This blog post is a shorter version of the lecture I gave at Nolia Beer about the future of beer in general, but more focused on lager brewing.*
The heat wave and drought took almost half of the crop yield in a few important barley growing regions in Northern and Eastern Germany this summer**, and Sweden's cereal harvest was at its lowest since 1959 with barley yields dropping to only 45% of the average numbers.*** Climate change also poses big threats for hop yields, for example one of the most important lager hops, Saaz.
What challenges and issues does this entail for the future of lager beer?
At Humlegårdens Ekolager's brewers' conference in 2018, I asked this question to representatives from malt houses and hop distributors, and despite the very different answers there was one aspect of the future of the beer industry that I made out from all the answers - the importance of flexibility and adaptability in the future. A unique situation in climate history will force brewers worldwide to adapt their brewing procedures while still maintaining quality (and to a certain extent, stay afloat economically). Here are three key points I've identified so far:
1. Flexibility and adaptability - readiness to change malt bills, working with different types of barley crops, high malting expertise
2. Adjunct lagers - with cereal yields in decline, the above mentioned flexibility will have brewers adapting to many different types of crops, depending on which crops can make it in the drought and heat, or milder winters, or the new upcoming ice age when the Gulf stream stops [just kidding, there is no certainty whatsoever that that will happen]. I'm no expert in brewing with every different kind of starch and sugar source, but if I were a brewer right now in it for the long run, I would start looking into brewing with rice, corn, millet, sorghum, among others. Same thing goes for being flexible in spicing, why not take the opportunity to get more aquainted with gruit while we're at it?
3. Quality control will be even more crucial than earlier. As fun and amazing the boom of microbreweries is, the stakes and the necessity for unrelenting quality control is going to become higher with the increase of the uncertainty of possible crop usage.
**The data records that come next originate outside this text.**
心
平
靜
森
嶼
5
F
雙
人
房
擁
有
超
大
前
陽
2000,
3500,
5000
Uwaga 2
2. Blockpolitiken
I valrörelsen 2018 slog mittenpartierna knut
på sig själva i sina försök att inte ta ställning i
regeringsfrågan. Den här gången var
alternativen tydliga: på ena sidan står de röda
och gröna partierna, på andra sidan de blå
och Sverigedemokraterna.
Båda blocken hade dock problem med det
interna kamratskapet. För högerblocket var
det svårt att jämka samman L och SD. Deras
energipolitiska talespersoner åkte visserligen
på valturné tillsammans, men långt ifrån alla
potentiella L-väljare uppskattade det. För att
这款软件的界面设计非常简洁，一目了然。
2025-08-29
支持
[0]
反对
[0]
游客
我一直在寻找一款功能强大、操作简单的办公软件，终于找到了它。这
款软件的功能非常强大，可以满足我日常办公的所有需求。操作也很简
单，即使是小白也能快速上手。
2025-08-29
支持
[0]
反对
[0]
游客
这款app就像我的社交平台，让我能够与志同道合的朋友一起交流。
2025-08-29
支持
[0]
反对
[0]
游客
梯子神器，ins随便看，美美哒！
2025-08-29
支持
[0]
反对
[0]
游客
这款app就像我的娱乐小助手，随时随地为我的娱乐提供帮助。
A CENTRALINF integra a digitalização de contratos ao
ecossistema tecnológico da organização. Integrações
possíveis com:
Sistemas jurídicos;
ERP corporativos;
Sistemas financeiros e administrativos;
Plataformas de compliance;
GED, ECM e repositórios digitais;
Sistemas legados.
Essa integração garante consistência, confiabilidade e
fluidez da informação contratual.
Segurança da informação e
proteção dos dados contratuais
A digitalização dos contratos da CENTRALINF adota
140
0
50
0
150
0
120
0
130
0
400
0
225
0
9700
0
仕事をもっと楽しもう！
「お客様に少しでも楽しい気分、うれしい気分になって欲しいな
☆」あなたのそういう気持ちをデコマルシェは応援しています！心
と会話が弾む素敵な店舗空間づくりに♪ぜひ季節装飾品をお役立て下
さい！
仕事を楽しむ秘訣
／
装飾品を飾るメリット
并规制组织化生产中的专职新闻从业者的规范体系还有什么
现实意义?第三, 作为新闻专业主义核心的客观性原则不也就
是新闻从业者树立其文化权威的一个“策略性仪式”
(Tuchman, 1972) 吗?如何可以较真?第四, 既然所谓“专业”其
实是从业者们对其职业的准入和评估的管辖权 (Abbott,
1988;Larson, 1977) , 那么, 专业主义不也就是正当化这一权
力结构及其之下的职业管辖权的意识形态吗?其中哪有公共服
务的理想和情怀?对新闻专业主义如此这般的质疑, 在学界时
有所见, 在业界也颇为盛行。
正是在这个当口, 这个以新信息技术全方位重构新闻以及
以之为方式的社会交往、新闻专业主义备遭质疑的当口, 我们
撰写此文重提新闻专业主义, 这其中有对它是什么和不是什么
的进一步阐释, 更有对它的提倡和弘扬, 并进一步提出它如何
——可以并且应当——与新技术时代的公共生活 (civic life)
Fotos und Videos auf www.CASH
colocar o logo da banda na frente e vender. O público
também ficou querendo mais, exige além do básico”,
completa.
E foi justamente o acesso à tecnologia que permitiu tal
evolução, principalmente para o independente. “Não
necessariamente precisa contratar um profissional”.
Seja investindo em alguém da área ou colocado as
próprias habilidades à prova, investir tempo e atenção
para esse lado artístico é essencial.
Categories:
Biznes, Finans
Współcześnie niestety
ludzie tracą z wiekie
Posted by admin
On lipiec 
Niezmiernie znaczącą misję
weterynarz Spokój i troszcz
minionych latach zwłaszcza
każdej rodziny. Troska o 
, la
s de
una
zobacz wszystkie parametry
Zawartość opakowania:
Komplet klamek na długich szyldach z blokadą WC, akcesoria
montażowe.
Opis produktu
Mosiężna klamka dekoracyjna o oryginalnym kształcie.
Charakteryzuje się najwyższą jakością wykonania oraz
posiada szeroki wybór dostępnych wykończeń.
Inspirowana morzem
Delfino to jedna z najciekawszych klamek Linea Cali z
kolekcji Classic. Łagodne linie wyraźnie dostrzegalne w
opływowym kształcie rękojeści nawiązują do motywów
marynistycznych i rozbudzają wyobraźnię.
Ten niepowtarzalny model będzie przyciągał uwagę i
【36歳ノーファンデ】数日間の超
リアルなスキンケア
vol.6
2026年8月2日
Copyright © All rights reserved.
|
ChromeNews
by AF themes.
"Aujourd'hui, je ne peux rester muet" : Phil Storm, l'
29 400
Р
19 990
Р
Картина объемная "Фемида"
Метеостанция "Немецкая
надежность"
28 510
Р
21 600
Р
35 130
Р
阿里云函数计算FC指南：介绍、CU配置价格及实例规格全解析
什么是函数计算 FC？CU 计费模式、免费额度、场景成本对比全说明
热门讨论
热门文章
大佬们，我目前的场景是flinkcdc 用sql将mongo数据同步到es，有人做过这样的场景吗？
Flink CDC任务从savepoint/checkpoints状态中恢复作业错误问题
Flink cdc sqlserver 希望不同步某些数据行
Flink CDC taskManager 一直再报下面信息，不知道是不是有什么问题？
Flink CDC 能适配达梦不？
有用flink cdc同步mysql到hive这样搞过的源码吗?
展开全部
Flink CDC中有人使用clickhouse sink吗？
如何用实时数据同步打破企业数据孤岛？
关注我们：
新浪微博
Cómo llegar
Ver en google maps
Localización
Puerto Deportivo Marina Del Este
If push comes to shove, the smaller artisanal breweries might start to decline rapidly, and we might see a faster rate of consolidation and centralization of brewing to the most affluent big breweries.
I believe lager beer has an advantage compared to some other beer styles since lager brewing is already the perhaps most versatile in cereal usage and starch sources on a larger commercial scale. I just feel extra bad for the German lager brewers if (or when) their barley yield keeps declining. That might take a real turn for them and the fundamentals of the taxation laws might have to be completely overlooked. No matter what will happen in the future, it is absolutely crucial that brewers all over the world start taking this into consideration for the future world of beer.